Va ribadito il principio costituzionale del rispetto dell’equilibrio di bilancio, sia per lo Stato che per i Distretti, quindi in un regime di parità tra entrate ed uscite. Gli enti pubblici NON sono aziende, e non debbono né guadagnare né perdere soldi. La raccolta fiscale DEVE essere quella minima indispensabile ad assicurare i servizi necessari alla comunità nazionale.
Distribuzione delle entrate tributarie: le entrate tributarie italiane sono dell’ordine di 586 miliardi (2022), dei quali circa la metà derivano da imposte dirette e l’altra metà da imposte indirette. I trasferimenti dello Stato agli enti locali ammontano a circa la metà delle entrate tributarie complessive. Questo semplifica molto la ripartizione di entrate ed uscite tra Stato centrale ed enti locali. Infatti basta attribuire agli enti locali le entrate derivanti dalle imposte dirette, lasciando allo Stato tutte le altre fonti di entrata. Una tale ripartizione non crea sconquasso, salvo il fatto che i territori con maggiore reddito avranno una quota superiore di entrate tributarie da imposte dirette, rispetto ai territori con reddito minore.

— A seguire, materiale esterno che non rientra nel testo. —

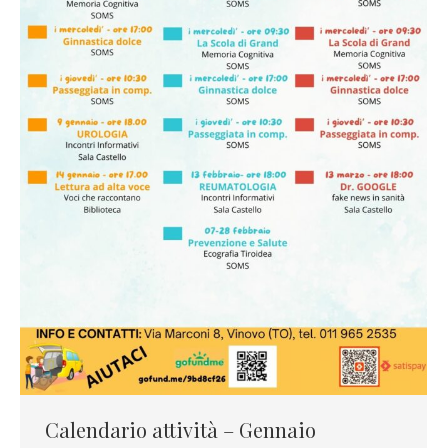
Calendario attività – Gennaio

E’ anche vero, tuttavia, che i territori meno ricchi hanno anche esigenze minori sotto il profilo infrastrutturale e dei servizi, e comunque lo Stato può intervenire in via perequativa quando indispensabile.
Conflitto di interessi tra enti pubblici : il principio del NON superamento del massimo carico fiscale individuale, espresso parlando di riforma fiscale, implica che il carico fiscale derivante dalle imposte dirette ed indirette, facenti capo ad organismi diversi, debba essere negoziato tra le parti “pubbliche”, perché l’aumento delle aliquote fiscali degli uni può sottrarre risorse agli altri, a parità di condizioni reddituali complessive imponibili fiscalmente, quindi a parità di reddito nazionale e/o locale.

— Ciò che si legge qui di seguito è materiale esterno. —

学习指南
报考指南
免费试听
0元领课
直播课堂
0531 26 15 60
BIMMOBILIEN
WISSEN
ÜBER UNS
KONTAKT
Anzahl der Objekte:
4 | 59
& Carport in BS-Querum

Il cittadino contribuente DEVE AVERE DIRITTO, PER LEGGE COSTITUZIONALE, allo scarico fiscale di imposte già pagate che eccedano il tetto fiscale massimo che gli compete in base al suo reddito. Il senso di cui al punto 2 della sezione in cui si parla di riforma fiscale è esattamente quello di determinare il massimo carico fiscale in rapporto al reddito individuale complessivo del cittadino. La detrazione prevista ha lo scopo di consentire la detrazione documentata di tutte le spese fiscali dirette ed indirette, in primo luogo, oltre che eventuali spese sostenute a vario titolo, sino al valore massimo di detrazione previsto.
4. La riforma previdenziale
La previdenza sociale rappresenta una forma di sostegno sostanziale al reddito delle persone fisiche una volta raggiunta quella soglia d’anzianità che ragionevolmente non consenta di proseguire senza grande sacrificio l’attività lavorativa, ovvero la persona si trovi nella condizione di non trovare più una collocazione nel mercato del lavoro, per quanti sforzi faccia.

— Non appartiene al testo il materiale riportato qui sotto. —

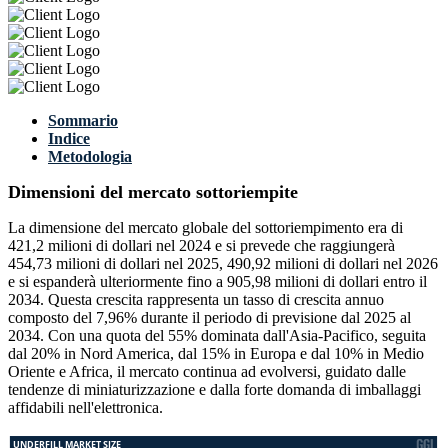
Sommario
Indice
Metodologia
Dimensioni del mercato sottoriempite
La dimensione del mercato globale del sottoriempimento era di
421,2 milioni di dollari nel 2024 e si prevede che raggiungerà
454,73 milioni di dollari nel 2025, 490,92 milioni di dollari nel 2026
e si espanderà ulteriormente fino a 905,98 milioni di dollari entro il
2034. Questa crescita rappresenta un tasso di crescita annuo
composto del 7,96% durante il periodo di previsione dal 2025 al
2034. Con una quota del 55% dominata dall'Asia-Pacifico, seguita
dal 20% in Nord America, dal 15% in Europa e dal 10% in Medio
Oriente e Africa, il mercato continua ad evolversi, guidato dalle
tendenze di miniaturizzazione e dalla forte domanda di imballaggi
affidabili nell'elettronica.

Il sistema previdenziale italiano è da sempre del tipo a ripartizione, senza capitalizzazione dei versamenti previdenziali effettuati. Significa dire che i figli al lavoro pagano la pensione ai padri ed alle madri, visto che i contributi previdenziali versati OGGI da chi lavora vengono spesi OGGI (non domani) a favore dei pensionati di oggi, non di domani.
Questo sistema non è iniquo come a taluno pare, anzi, è vero il contrario, ma ad alcune condizioni:
Il sistema previdenziale DEVE essere in equilibrio strutturale; significa che l’importo delle entrate contributive DEVE corrispondere alle uscite pensionistiche, dedotte le spese di funzionamento dell’Ente previdenziale (oggi INPS). Perché questo sia possibile, occorre rivedere il calcolo di TUTTE le pensioni, anche pregresse, su base contributiva, calcolando la somma degli importi versati, rivalutati opportunamente, per gli anni di contribuzione, quali che siano, determinando così una QUOTA di partecipazione al monte previdenziale annuo, costituito da tutti i versamenti correnti. Questo implica percepire una quota del monte pensioni, su base annua, variabile nel tempo, anno dopo anno.
Eventuali errori di rivalutazione sono applicati pariteticamente a tutti e non alterano la ripartizione, almeno su base generazionale.
Significa che l’importo della pensione percepita dipenderà anche dal numero di lavoratori in servizio e dai loro versamenti previdenziali, quindi sia dalla quantità dei lavoratori che dal loro reddito medio. In pratica i pensionati parteciperanno del benessere crescente nel paese, oppure del suo declino economico. Un tale approccio implica anche, per tutti i lavoratori, uno stimolo ad investire sul futuro, sui propri figli, sulla loro futura capacità di produrre reddito crescente, perché una parte di tale reddito ricadrà sul futuro pensionato, oggi al lavoro. Inoltre visto che l’importo di pensione percepibile dipende soltanto dalle quote maturate, questo approccio rende inutile il limite prestabilito per l’ingresso in pensione, perché un ingresso prematuro determina anche una quota molto più ridotta e quindi una pensione minima, senza alterare l’equilibrio strutturale del sistema, ma incidendo soltanto sulla distribuzione delle pensioni. Ad ogni modo si può stabilire una soglia d’ingresso minima di 35 anni di contribuzione, con forte penalizzazione della quota, e con eccezioni per i soggetti che siano, autenticamente, invalidi civili.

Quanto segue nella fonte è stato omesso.